Pemberantasan Korupsi Itu Dimulai dari Sumbar [08/06/04]
Ketika Pengadilan Negeri Padang menjatuhkan hukuman penjara kepada 43 anggota DPRD Sumatera Barat karena kasus korupsi, mungkin kita bisa menyebutnya sebagai sebuah kasus khusus. Tetapi ketika Ketua DPRD Kota Payakumbuh Chin Star dan 24 anggota lainnya menghadapi proses pemeriksaan atas tuduhan korupsi, kita pantas berharap pemberantasan korupsi sedang dimulai dari Sumatera Barat.
Mengapa kita baru berani mengatakan berharap? Karena proses penegakan hukum terhadap dugaan tindakan korupsi masih dalam tahap awal. Kita masih harus menunggu hasil akhir dari semua proses hukum tersebut.
Dalam kasus korupsi di DPRD Sumbar, kita tahu vonis telah dijatuhkan. Namun, dengan alasan belum mempunyai kekuatan hukum tetap, para terpidana tidak harus segera menjalani hukumannya. Boleh dikatakan efek penjeraannya belumlah penuh karena mereka yang sudah terbukti melakukan tindak korupsi belum menjalani hukumannya.
Kita berharap agar apa yang terjadi di Sumbar bisa lebih riil menghukum para pelaku tindak korupsi. Dengan itu kita sama-sama berharap agar apa yang terjadi di Sumbar menciptakan efek bola salju ke daerah-daerah lain.
KITA sangat membutuhkan adanya keseriusan dalam memerangi tindak korupsi. Perilaku korupsi yang terjadi bukan hanya telah menciptakan ketidakadilan, tetapi juga merusak perekonomian dan moral bangsa.
Banyak yang menyebutkan, yang sedang terjadi di negara ini adalah korupsi yang struktural.
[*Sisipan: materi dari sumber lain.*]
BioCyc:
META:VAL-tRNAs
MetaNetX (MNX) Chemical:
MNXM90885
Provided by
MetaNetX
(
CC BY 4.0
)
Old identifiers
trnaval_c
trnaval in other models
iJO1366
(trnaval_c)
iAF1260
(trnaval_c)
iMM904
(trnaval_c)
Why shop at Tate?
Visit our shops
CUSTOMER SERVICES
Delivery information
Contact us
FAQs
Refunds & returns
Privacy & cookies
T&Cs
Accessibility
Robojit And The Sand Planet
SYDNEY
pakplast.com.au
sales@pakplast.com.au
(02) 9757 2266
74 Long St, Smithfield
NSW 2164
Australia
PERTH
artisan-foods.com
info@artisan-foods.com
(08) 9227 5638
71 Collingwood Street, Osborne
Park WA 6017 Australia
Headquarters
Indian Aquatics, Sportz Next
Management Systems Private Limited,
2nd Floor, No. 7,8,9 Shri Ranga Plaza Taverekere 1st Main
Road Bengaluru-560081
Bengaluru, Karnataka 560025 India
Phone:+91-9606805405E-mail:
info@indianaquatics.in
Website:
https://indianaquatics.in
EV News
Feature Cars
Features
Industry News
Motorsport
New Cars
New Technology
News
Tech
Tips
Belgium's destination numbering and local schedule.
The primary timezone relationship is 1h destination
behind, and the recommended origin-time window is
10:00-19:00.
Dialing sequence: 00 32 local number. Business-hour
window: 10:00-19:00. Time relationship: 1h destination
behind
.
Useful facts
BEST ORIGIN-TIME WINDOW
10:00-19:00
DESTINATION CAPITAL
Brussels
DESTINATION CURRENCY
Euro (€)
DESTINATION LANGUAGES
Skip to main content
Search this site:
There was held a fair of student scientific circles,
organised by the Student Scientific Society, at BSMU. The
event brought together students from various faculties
Semua orang melakukan tindak korupsi, hanya gradasinya yang berbeda.
Bayangkan saja, sejak dari pintu gerbang kedatangan, yakni di bandar udara, sudah terjadi tindak korupsi. Belum lama ini diberitakan soal praktik korupsi dalam pembayaran fiskal. Biaya fiskal sebesar Rp 1 juta yang harus dibayarkan oleh mereka yang hendak bepergian ke luar negeri ternyata bisa dinegosiasikan. Caranya, kita mendekati saja beberapa petugas yang biasa berkeliaran di dalam bandara. Kita katakan bahwa kita butuh paket hemat. Maka dengan hanya membayar sekitar Rp 600.000, orang itu bisa mengatur kita untuk bisa lolos melewati tempat pemeriksaan fiskal maupun imigrasi.
Ke mana uang Rp 600.000 yang kita berikan itu? Uang tersebut dibagi-bagikan di antara para petugas. Orang yang hendak bepergian pantas merasa beruntung tidak harus membayar Rp 1 juta. Para petugas pun pantas merasa beruntung bisa membagi-bagi uang Rp 600.000. Namun, tanpa disadari sebenarnya negara dirugikan karena negara kehilangan potensi penerimaan sebesar Rp 1 juta.
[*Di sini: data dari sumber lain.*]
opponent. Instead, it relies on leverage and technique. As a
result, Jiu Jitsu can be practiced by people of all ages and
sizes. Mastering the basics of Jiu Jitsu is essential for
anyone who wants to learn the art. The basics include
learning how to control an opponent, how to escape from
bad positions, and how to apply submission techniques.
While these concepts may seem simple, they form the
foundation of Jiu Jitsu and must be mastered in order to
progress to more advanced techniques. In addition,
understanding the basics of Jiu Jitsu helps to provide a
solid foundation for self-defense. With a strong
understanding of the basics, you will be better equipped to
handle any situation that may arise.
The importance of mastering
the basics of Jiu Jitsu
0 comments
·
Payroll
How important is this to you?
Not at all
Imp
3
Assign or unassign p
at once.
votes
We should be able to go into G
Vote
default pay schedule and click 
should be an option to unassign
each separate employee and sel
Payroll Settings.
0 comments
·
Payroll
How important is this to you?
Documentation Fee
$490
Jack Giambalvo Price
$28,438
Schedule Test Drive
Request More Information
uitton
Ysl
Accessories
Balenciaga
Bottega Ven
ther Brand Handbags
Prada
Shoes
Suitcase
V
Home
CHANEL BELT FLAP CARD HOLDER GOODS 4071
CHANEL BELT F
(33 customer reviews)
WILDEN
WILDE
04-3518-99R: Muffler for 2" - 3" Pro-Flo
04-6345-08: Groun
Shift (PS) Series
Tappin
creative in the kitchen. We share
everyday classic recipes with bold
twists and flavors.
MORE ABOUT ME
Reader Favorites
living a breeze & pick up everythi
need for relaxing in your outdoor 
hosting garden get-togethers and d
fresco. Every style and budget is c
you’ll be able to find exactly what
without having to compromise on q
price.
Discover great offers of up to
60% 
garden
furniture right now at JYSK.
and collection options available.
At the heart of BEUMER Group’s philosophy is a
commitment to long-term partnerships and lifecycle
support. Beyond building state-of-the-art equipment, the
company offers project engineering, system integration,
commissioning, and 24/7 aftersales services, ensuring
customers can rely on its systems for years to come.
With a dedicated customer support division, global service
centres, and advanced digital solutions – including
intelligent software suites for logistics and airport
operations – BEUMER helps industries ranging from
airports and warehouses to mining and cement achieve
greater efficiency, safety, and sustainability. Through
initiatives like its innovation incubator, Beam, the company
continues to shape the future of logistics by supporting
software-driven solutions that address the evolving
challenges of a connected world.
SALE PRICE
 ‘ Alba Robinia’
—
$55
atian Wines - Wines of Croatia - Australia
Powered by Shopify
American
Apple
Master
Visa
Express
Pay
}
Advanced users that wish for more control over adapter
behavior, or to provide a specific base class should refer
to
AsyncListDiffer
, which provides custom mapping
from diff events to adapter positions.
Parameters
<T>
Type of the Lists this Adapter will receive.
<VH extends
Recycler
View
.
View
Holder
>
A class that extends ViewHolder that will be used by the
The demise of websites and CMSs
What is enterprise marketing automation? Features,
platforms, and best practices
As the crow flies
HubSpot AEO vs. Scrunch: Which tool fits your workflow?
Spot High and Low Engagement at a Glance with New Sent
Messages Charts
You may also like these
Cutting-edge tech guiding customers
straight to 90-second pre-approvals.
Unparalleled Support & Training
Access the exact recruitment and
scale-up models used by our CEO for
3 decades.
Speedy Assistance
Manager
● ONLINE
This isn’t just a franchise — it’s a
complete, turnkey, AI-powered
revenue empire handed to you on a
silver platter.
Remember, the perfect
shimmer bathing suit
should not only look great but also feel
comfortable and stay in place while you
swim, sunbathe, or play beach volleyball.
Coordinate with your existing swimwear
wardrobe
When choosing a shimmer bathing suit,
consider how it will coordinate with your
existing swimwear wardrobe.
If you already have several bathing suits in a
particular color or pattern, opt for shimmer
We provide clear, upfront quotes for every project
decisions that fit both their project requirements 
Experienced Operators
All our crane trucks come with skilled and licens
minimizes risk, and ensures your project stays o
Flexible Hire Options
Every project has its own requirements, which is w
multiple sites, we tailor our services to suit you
MENGAPA hal seperti itu bisa terjadi? Karena semua orang menganggap sebagai sesuatu yang lumrah. Orang tidak harus merasa bersalah telah merugikan negara karena banyak orang yang melakukan hal yang bahkan lebih besar dari itu dan mereka pun tidak diapa-apakan.
Sepanjang tindakan seperti itu terus kita biarkan, jangan heran apabila kondisi negeri ini akan semakin parah. Orang tidak akan pernah mempunyai pegangan, mana tindakan yang benar dan mana yang salah. Semua bisa dianggap benar meski jelas-jelas merugikan negara.
Yang lebih memprihatinkan, sepanjang keadaan seperti itu kita biarkan, maka yang lebih menonjol adalah ketidakadilan. Orang menjadi lebih baik tingkat kehidupannya bukan disebabkan oleh kemampuan atau prestasinya, tetapi lebih karena mereka mempunyai kesempatan untuk melakukan kecurangan.
SUDAH lama kita mendambakan adanya perbaikan itu. Namun, kita sering kali tidak berdaya, karena kita tidak memiliki kemampuan untuk memperbaiki semua itu.
Tidaklah berlebihan apabila kita mengharapkan perbaikan itu dimulai dari Sumbar. Dari daerah itu kita mengenal orang-orang yang mempunyai sikap yang bukan sekadar nasionalis, tetapi dikenal sangat bersih.
Kita sebut misalnya nama Bung Hatta. Tidak ada seorang pun yang berani menyangkal bahwa dia adalah orang yang tidak goyah karena harta. Itu sudah ia buktikan. Dia merupakan simbol dari pejabat yang tidak korup!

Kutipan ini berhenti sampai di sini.